虞無病見大師面色冷冽,不由得一驚,趕緊低下了頭,低聲說道:“傳說中的虞童,識得文字便自行通曉天下文章,更能學盡世間武學技法。

時宇從前不曾接觸武技術法,自然也無從覺醒武道,一旦涉獵必會突飛猛進。我該這麼想,對嗎?”

帝先大師淡淡看了虞無病一眼,說道:“我神虞帝國,立國紀年無算,帝皇輪替無數,與你一樣不甘之人亦無數。你還能去找虞童,靠虞童入神宮,那些不能的呢?”

“所以啊,希望就在眼前,卻無能為力,還不如毫無希望。”虞無病攢眉道。

“若非你返祖純血難得,我必不理會時宇是否虞童!如此,你還有什麼不滿?況且,你這純血也不是唯一,歷代帝皇也有幾十個,能幾個入了虞神宮?還不是埋入皇陵!”

“多謝大師點醒!學生明白了。”虞無病身軀微顫,躬身一禮散了身形。

第一日的授課剛結,時宇回到自己房間正在收拾讀本,清溪笑嘻嘻地摸到時宇身後,一拳砸在他的背上,打得他齜牙咧嘴疼痛不已。

“清溪姐,你又幹嘛!我不是給你道過歉了嗎!”

時宇奮力曲臂,卻揉不到被打得劇痛的背心。

“你那叫道歉?敢對我姐妹口花花的輕浮浪子全都餵了狗!要不是看你年紀小,我早把你丟進皇家狩獵場喂野豬野豹去了。”

“還好,不是餵狗。”時宇靠在牆上使勁蹭,舒緩那一拳帶來的不適,一臉的疼痛難忍。

“真的打疼了?我還沒用勁兒呢!你這小身板怎麼這麼脆弱!”清溪見時宇的確難受,急忙走過來在他背上揉揉。

時宇嘿嘿一笑,滿意地點點頭,甚至還發出陣陣舒暢的哼哼聲。

“小鬼!你又騙我!”清溪一見時宇詭詐的笑容,就知道自己又上當了,抬起手作勢又要打。

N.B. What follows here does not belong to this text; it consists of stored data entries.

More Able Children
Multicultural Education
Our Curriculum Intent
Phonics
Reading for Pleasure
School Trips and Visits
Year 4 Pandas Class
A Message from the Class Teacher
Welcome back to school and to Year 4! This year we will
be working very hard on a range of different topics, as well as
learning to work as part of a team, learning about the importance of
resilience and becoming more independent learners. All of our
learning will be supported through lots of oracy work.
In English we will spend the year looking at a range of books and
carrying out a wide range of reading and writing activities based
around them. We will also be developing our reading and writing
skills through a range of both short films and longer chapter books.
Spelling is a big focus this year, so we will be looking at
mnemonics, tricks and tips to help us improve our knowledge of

“別!別打了!你來這不是就為了打我吧!”時宇用力一掙,跳出幾步。

清溪這才想起有正事要辦,讓時宇一打岔全忘了,更是氣得妙目斜立黛眉沖天,恨恨地看了時宇幾眼,道:“大師叫你去,你快跟我走!”

時宇嘻嘻一笑,道:“姐姐就是畫里人,越生氣越好看!”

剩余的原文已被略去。